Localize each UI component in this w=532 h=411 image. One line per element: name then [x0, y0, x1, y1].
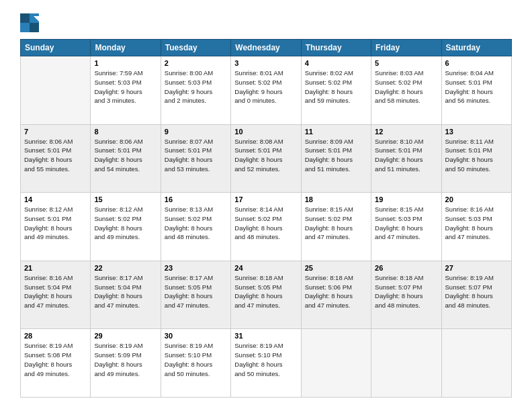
header-cell-monday: Monday: [91, 40, 161, 56]
day-info: Sunrise: 8:17 AM Sunset: 5:05 PM Dayligh…: [165, 273, 227, 310]
day-number: 7: [24, 128, 87, 136]
day-info: Sunrise: 8:19 AM Sunset: 5:10 PM Dayligh…: [234, 341, 297, 378]
day-cell: 24Sunrise: 8:18 AM Sunset: 5:05 PM Dayli…: [231, 261, 301, 329]
day-cell: 17Sunrise: 8:14 AM Sunset: 5:02 PM Dayli…: [231, 193, 301, 261]
day-number: 26: [375, 264, 437, 272]
calendar-body: 1Sunrise: 7:59 AM Sunset: 5:03 PM Daylig…: [21, 56, 512, 398]
day-info: Sunrise: 8:18 AM Sunset: 5:06 PM Dayligh…: [305, 273, 367, 310]
day-number: 8: [94, 128, 157, 136]
day-info: Sunrise: 8:18 AM Sunset: 5:07 PM Dayligh…: [375, 273, 437, 310]
day-number: 19: [375, 195, 437, 203]
week-row-1: 7Sunrise: 8:06 AM Sunset: 5:01 PM Daylig…: [21, 124, 512, 193]
day-number: 20: [445, 195, 508, 203]
day-number: 22: [94, 264, 157, 272]
day-info: Sunrise: 8:02 AM Sunset: 5:02 PM Dayligh…: [305, 68, 367, 105]
day-cell: 3Sunrise: 8:01 AM Sunset: 5:02 PM Daylig…: [231, 56, 301, 125]
day-info: Sunrise: 8:06 AM Sunset: 5:01 PM Dayligh…: [94, 137, 157, 174]
day-info: Sunrise: 8:19 AM Sunset: 5:08 PM Dayligh…: [24, 341, 87, 378]
day-number: 15: [94, 195, 157, 203]
day-cell: 30Sunrise: 8:19 AM Sunset: 5:10 PM Dayli…: [161, 329, 230, 398]
day-info: Sunrise: 8:07 AM Sunset: 5:01 PM Dayligh…: [165, 137, 227, 174]
day-number: 12: [375, 128, 437, 136]
week-row-2: 14Sunrise: 8:12 AM Sunset: 5:01 PM Dayli…: [21, 193, 512, 261]
day-cell: 6Sunrise: 8:04 AM Sunset: 5:01 PM Daylig…: [441, 56, 511, 125]
day-info: Sunrise: 8:10 AM Sunset: 5:01 PM Dayligh…: [375, 137, 437, 174]
header-cell-thursday: Thursday: [301, 40, 371, 56]
day-number: 28: [24, 332, 87, 340]
day-number: 3: [234, 59, 297, 67]
day-number: 27: [445, 264, 508, 272]
day-number: 25: [305, 264, 367, 272]
svg-rect-2: [20, 23, 30, 32]
day-cell: 18Sunrise: 8:15 AM Sunset: 5:02 PM Dayli…: [301, 193, 371, 261]
header-cell-friday: Friday: [371, 40, 441, 56]
day-cell: 13Sunrise: 8:11 AM Sunset: 5:01 PM Dayli…: [441, 124, 511, 193]
day-info: Sunrise: 8:09 AM Sunset: 5:01 PM Dayligh…: [305, 137, 367, 174]
day-number: 30: [165, 332, 227, 340]
day-number: 21: [24, 264, 87, 272]
day-info: Sunrise: 8:04 AM Sunset: 5:01 PM Dayligh…: [445, 68, 508, 105]
header-cell-tuesday: Tuesday: [161, 40, 230, 56]
calendar-table: SundayMondayTuesdayWednesdayThursdayFrid…: [20, 39, 512, 398]
day-info: Sunrise: 8:06 AM Sunset: 5:01 PM Dayligh…: [24, 137, 87, 174]
day-number: 18: [305, 195, 367, 203]
day-info: Sunrise: 8:00 AM Sunset: 5:03 PM Dayligh…: [165, 68, 227, 105]
day-number: 6: [445, 59, 508, 67]
day-info: Sunrise: 8:16 AM Sunset: 5:03 PM Dayligh…: [445, 205, 508, 242]
day-info: Sunrise: 8:01 AM Sunset: 5:02 PM Dayligh…: [234, 68, 297, 105]
day-info: Sunrise: 8:14 AM Sunset: 5:02 PM Dayligh…: [234, 205, 297, 242]
day-cell: [21, 56, 91, 125]
day-cell: 15Sunrise: 8:12 AM Sunset: 5:02 PM Dayli…: [91, 193, 161, 261]
day-number: 10: [234, 128, 297, 136]
day-cell: [441, 329, 511, 398]
day-number: 5: [375, 59, 437, 67]
day-info: Sunrise: 8:19 AM Sunset: 5:10 PM Dayligh…: [165, 341, 227, 378]
day-cell: [371, 329, 441, 398]
day-cell: 20Sunrise: 8:16 AM Sunset: 5:03 PM Dayli…: [441, 193, 511, 261]
day-number: 11: [305, 128, 367, 136]
day-info: Sunrise: 8:18 AM Sunset: 5:05 PM Dayligh…: [234, 273, 297, 310]
day-cell: 2Sunrise: 8:00 AM Sunset: 5:03 PM Daylig…: [161, 56, 230, 125]
day-cell: 5Sunrise: 8:03 AM Sunset: 5:02 PM Daylig…: [371, 56, 441, 125]
day-number: 31: [234, 332, 297, 340]
week-row-4: 28Sunrise: 8:19 AM Sunset: 5:08 PM Dayli…: [21, 329, 512, 398]
day-cell: 9Sunrise: 8:07 AM Sunset: 5:01 PM Daylig…: [161, 124, 230, 193]
day-cell: 16Sunrise: 8:13 AM Sunset: 5:02 PM Dayli…: [161, 193, 230, 261]
day-cell: 11Sunrise: 8:09 AM Sunset: 5:01 PM Dayli…: [301, 124, 371, 193]
day-info: Sunrise: 8:17 AM Sunset: 5:04 PM Dayligh…: [94, 273, 157, 310]
day-info: Sunrise: 8:15 AM Sunset: 5:02 PM Dayligh…: [305, 205, 367, 242]
day-cell: 1Sunrise: 7:59 AM Sunset: 5:03 PM Daylig…: [91, 56, 161, 125]
day-cell: 10Sunrise: 8:08 AM Sunset: 5:01 PM Dayli…: [231, 124, 301, 193]
day-cell: 23Sunrise: 8:17 AM Sunset: 5:05 PM Dayli…: [161, 261, 230, 329]
day-number: 23: [165, 264, 227, 272]
day-info: Sunrise: 8:19 AM Sunset: 5:09 PM Dayligh…: [94, 341, 157, 378]
header: [20, 13, 512, 32]
day-info: Sunrise: 8:19 AM Sunset: 5:07 PM Dayligh…: [445, 273, 508, 310]
week-row-0: 1Sunrise: 7:59 AM Sunset: 5:03 PM Daylig…: [21, 56, 512, 125]
day-cell: 28Sunrise: 8:19 AM Sunset: 5:08 PM Dayli…: [21, 329, 91, 398]
day-number: 24: [234, 264, 297, 272]
day-number: 14: [24, 195, 87, 203]
day-number: 16: [165, 195, 227, 203]
day-cell: 14Sunrise: 8:12 AM Sunset: 5:01 PM Dayli…: [21, 193, 91, 261]
day-info: Sunrise: 8:03 AM Sunset: 5:02 PM Dayligh…: [375, 68, 437, 105]
header-cell-sunday: Sunday: [21, 40, 91, 56]
day-info: Sunrise: 8:12 AM Sunset: 5:02 PM Dayligh…: [94, 205, 157, 242]
day-number: 4: [305, 59, 367, 67]
day-cell: 29Sunrise: 8:19 AM Sunset: 5:09 PM Dayli…: [91, 329, 161, 398]
day-info: Sunrise: 8:15 AM Sunset: 5:03 PM Dayligh…: [375, 205, 437, 242]
day-info: Sunrise: 8:08 AM Sunset: 5:01 PM Dayligh…: [234, 137, 297, 174]
day-number: 17: [234, 195, 297, 203]
day-info: Sunrise: 8:13 AM Sunset: 5:02 PM Dayligh…: [165, 205, 227, 242]
svg-rect-0: [20, 13, 30, 23]
svg-rect-3: [30, 23, 39, 32]
day-info: Sunrise: 8:11 AM Sunset: 5:01 PM Dayligh…: [445, 137, 508, 174]
day-number: 29: [94, 332, 157, 340]
day-cell: 22Sunrise: 8:17 AM Sunset: 5:04 PM Dayli…: [91, 261, 161, 329]
calendar-header: SundayMondayTuesdayWednesdayThursdayFrid…: [21, 40, 512, 56]
day-cell: 21Sunrise: 8:16 AM Sunset: 5:04 PM Dayli…: [21, 261, 91, 329]
day-number: 2: [165, 59, 227, 67]
day-cell: 19Sunrise: 8:15 AM Sunset: 5:03 PM Dayli…: [371, 193, 441, 261]
logo-icon: [20, 13, 39, 32]
header-cell-wednesday: Wednesday: [231, 40, 301, 56]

#####

* [AIM OF THE EXERCISE]
Search term "SundayMondayTuesdayWednesdayThursdayFrid": return each line of the data that contains it.

* [YOUR SOLUTION]
calendar-table: SundayMondayTuesdayWednesdayThursdayFrid…: [20, 39, 512, 398]
calendar-header: SundayMondayTuesdayWednesdayThursdayFrid…: [21, 40, 512, 56]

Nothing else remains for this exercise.